▸ What is being asked
I need every line of the material below that includes the string "activities".

▸ Data for this exercise
##########
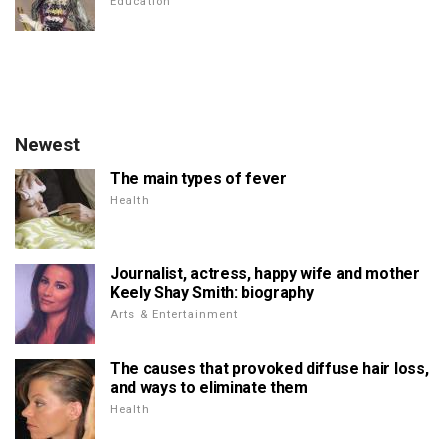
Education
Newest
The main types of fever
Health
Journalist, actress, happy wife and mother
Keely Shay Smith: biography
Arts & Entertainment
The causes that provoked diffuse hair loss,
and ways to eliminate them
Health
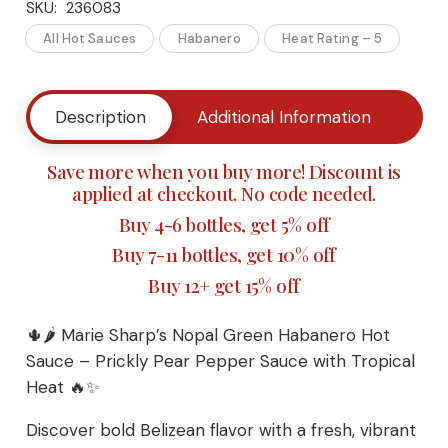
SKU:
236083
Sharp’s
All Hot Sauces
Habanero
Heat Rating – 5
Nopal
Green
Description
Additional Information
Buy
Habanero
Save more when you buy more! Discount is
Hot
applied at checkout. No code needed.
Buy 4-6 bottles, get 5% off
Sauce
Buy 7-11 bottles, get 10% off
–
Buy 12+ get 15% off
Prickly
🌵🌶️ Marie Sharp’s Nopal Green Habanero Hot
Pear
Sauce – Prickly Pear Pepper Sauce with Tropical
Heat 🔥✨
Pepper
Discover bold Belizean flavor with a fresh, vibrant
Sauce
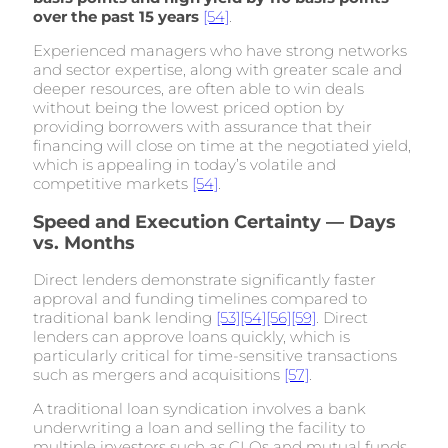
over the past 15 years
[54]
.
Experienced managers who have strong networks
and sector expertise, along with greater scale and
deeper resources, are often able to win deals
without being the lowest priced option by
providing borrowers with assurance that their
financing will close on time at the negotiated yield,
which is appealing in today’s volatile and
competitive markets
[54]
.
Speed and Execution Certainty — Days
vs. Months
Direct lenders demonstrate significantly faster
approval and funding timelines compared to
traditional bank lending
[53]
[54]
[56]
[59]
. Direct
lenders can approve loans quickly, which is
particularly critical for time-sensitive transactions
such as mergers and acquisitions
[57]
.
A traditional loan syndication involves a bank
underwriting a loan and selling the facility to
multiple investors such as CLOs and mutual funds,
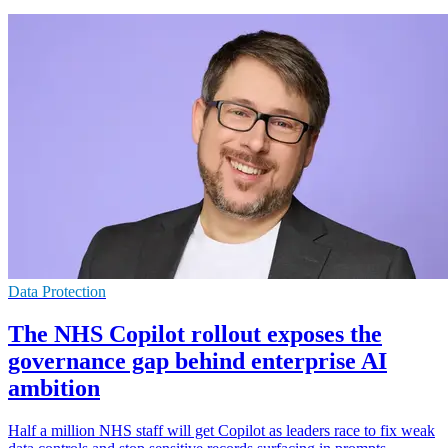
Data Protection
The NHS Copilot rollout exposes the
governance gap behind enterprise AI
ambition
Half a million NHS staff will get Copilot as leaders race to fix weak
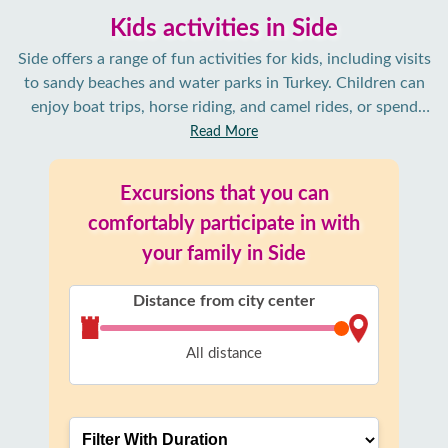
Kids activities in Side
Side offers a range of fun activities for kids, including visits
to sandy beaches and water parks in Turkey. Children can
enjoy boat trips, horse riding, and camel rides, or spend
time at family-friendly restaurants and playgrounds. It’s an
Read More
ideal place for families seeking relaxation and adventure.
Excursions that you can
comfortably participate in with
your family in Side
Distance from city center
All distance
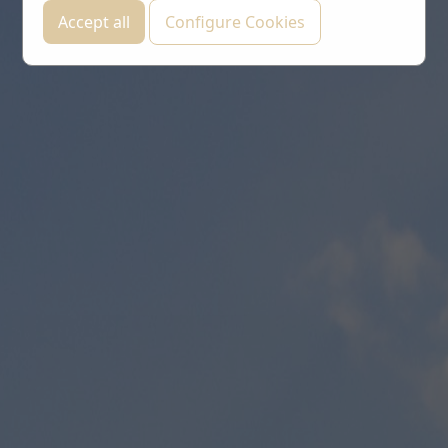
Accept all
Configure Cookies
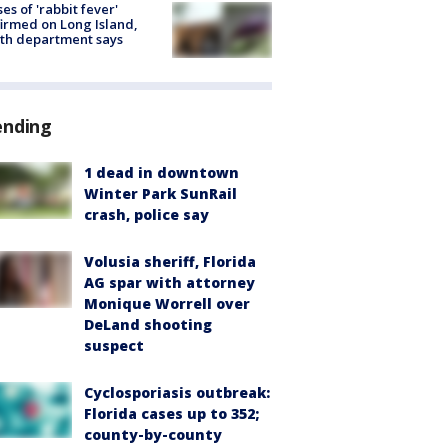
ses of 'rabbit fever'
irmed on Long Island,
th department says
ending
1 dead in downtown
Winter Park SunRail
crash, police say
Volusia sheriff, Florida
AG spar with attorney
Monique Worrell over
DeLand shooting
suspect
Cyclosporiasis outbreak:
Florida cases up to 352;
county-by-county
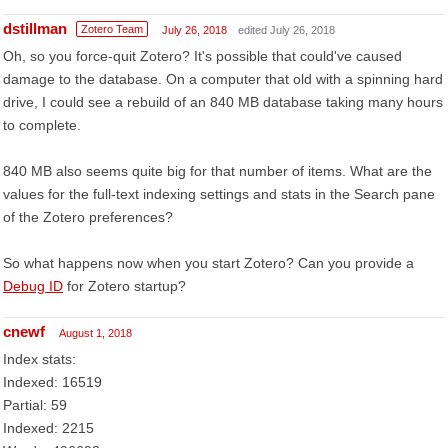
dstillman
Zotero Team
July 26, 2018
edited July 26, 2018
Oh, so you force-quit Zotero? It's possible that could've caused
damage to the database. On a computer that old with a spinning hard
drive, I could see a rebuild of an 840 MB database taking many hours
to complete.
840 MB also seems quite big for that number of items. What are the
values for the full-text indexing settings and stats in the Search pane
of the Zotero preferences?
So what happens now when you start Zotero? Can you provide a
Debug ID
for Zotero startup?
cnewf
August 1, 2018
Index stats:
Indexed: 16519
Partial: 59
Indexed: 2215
##########
▸ Answer
Kids activities in Side
Side offers a range of fun activities for kids, including visits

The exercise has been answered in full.